Problem description:
Could you copy every line of the data that contains the word "used"?

Exercise material:

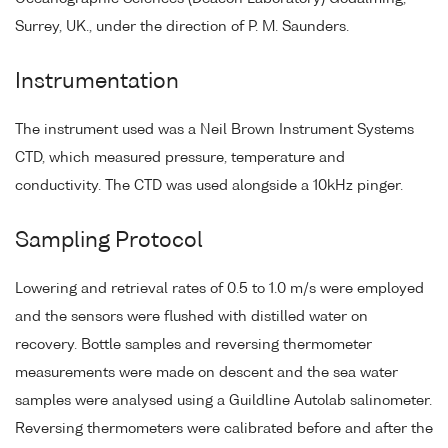
Surrey, UK., under the direction of P. M. Saunders.
Instrumentation
The instrument used was a Neil Brown Instrument Systems
CTD, which measured pressure, temperature and
conductivity. The CTD was used alongside a 10kHz pinger.
Sampling Protocol
Lowering and retrieval rates of 0.5 to 1.0 m/s were employed
and the sensors were flushed with distilled water on
recovery. Bottle samples and reversing thermometer
measurements were made on descent and the sea water
samples were analysed using a Guildline Autolab salinometer.
Reversing thermometers were calibrated before and after the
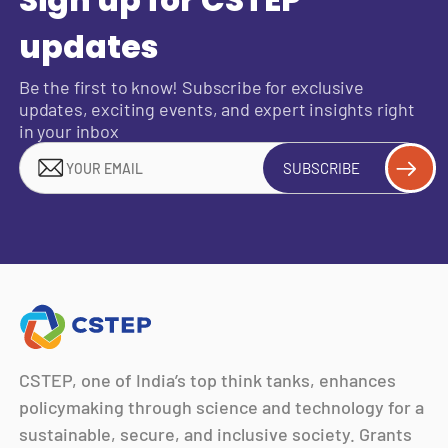
updates
Be the first to know! Subscribe for exclusive
updates, exciting events, and expert insights right
in your inbox
SUBSCRIBE
CSTEP, one of India’s top think tanks, enhances
policymaking through science and technology for a
sustainable, secure, and inclusive society. Grants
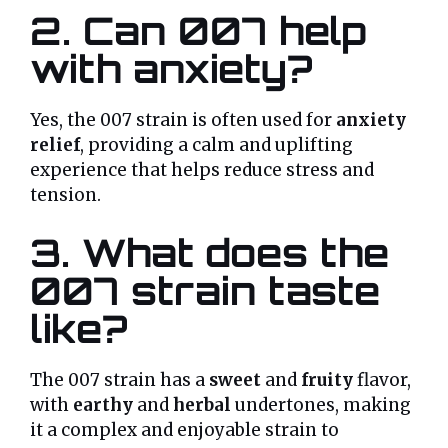
2. Can 007 help
with anxiety?
Yes, the 007 strain is often used for
anxiety
relief
, providing a calm and uplifting
experience that helps reduce stress and
tension.
3. What does the
007 strain taste
like?
The 007 strain has a
sweet
and
fruity
flavor,
with
earthy
and
herbal
undertones, making
it a complex and enjoyable strain to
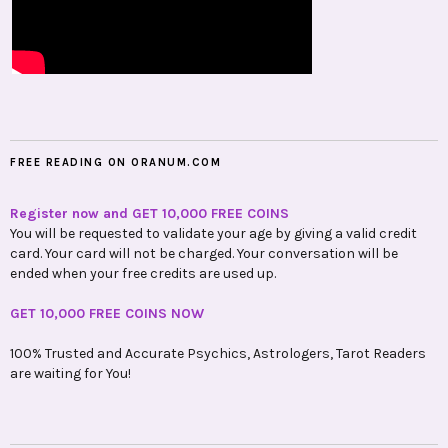
FREE READING ON ORANUM.COM
Register now and GET 10,000 FREE COINS
You will be requested to validate your age by giving a valid credit
card. Your card will not be charged. Your conversation will be
ended when your free credits are used up.
GET 10,000 FREE COINS NOW
100% Trusted and Accurate Psychics, Astrologers, Tarot Readers
are waiting for You!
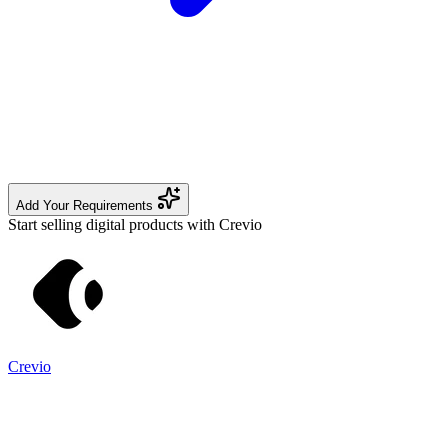
Add Your Requirements
Start selling digital products with Crevio
Crevio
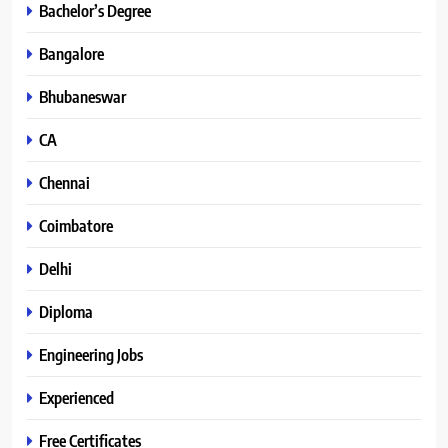
Bachelor’s Degree
Bangalore
Bhubaneswar
CA
Chennai
Coimbatore
Delhi
Diploma
Engineering Jobs
Experienced
Free Certificates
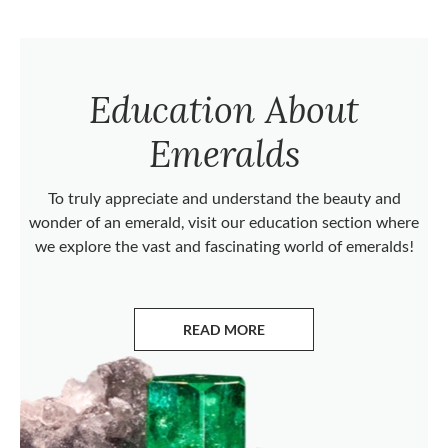
Education About
Emeralds
To truly appreciate and understand the beauty and
wonder of an emerald, visit our education section where
we explore the vast and fascinating world of emeralds!
READ MORE
ABOUT EMERALDS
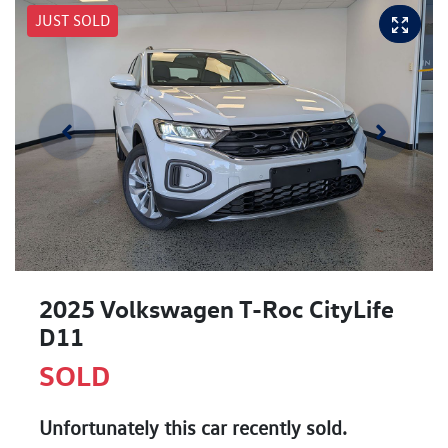
JUST SOLD
2025 Volkswagen T-Roc CityLife
D11
SOLD
Unfortunately this
car
recently sold.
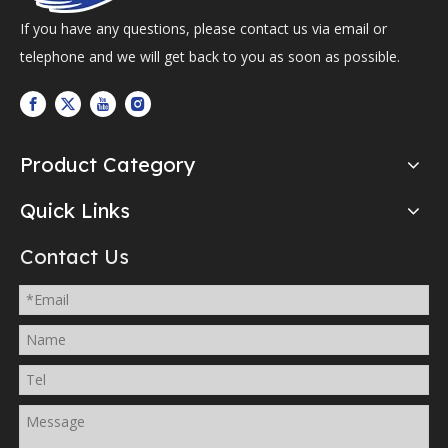
If you have any questions, please contact us via email or
telephone and we will get back to you as soon as possible.
Product Category
Quick Links
Contact Us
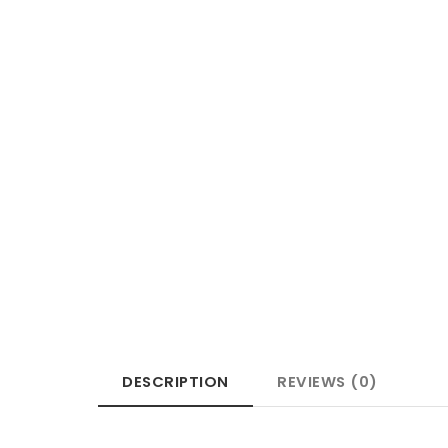
DESCRIPTION
REVIEWS (0)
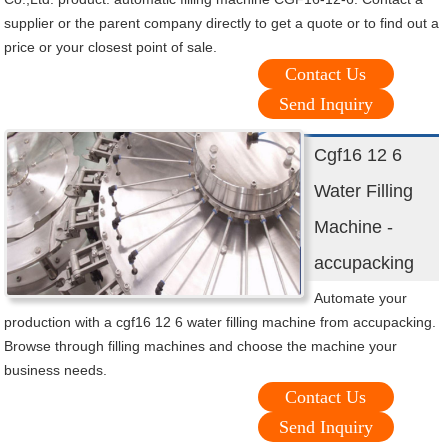
supplier or the parent company directly to get a quote or to find out a
price or your closest point of sale.
Contact Us
Send Inquiry
Cgf16 12 6
Water Filling
Machine -
accupacking
Automate your
production with a cgf16 12 6 water filling machine from accupacking.
Browse through filling machines and choose the machine your
business needs.
Contact Us
Send Inquiry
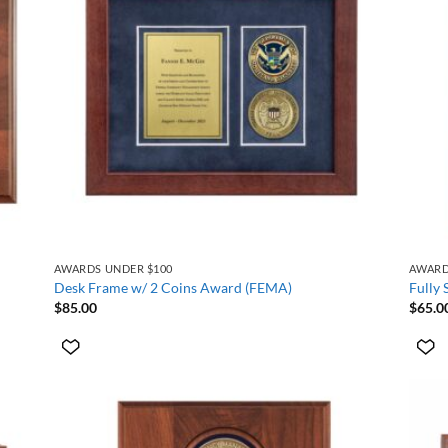
+
+
AWARDS UNDER $100
AWARD
Desk Frame w/ 2 Coins Award (FEMA)
Fully
$
85.00
$
65.0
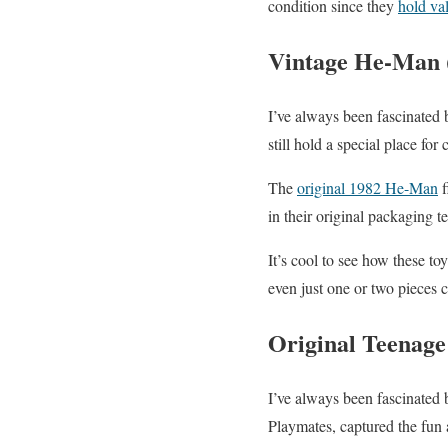
condition since they
hold val
Vintage He-Man (
I’ve always been fascinated
still hold a special place for 
The
original 1982 He-Man
f
in their original packaging te
It’s cool to see how these to
even just one or two pieces 
Original Teenage
I’ve always been fascinated 
Playmates, captured the fun a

Answer below:
The instrument used was a Neil Brown Instrument Systems
conductivity. The CTD was used alongside a 10kHz pinger.
Yes, the 007 strain is often used for
ended when your free credits are used up.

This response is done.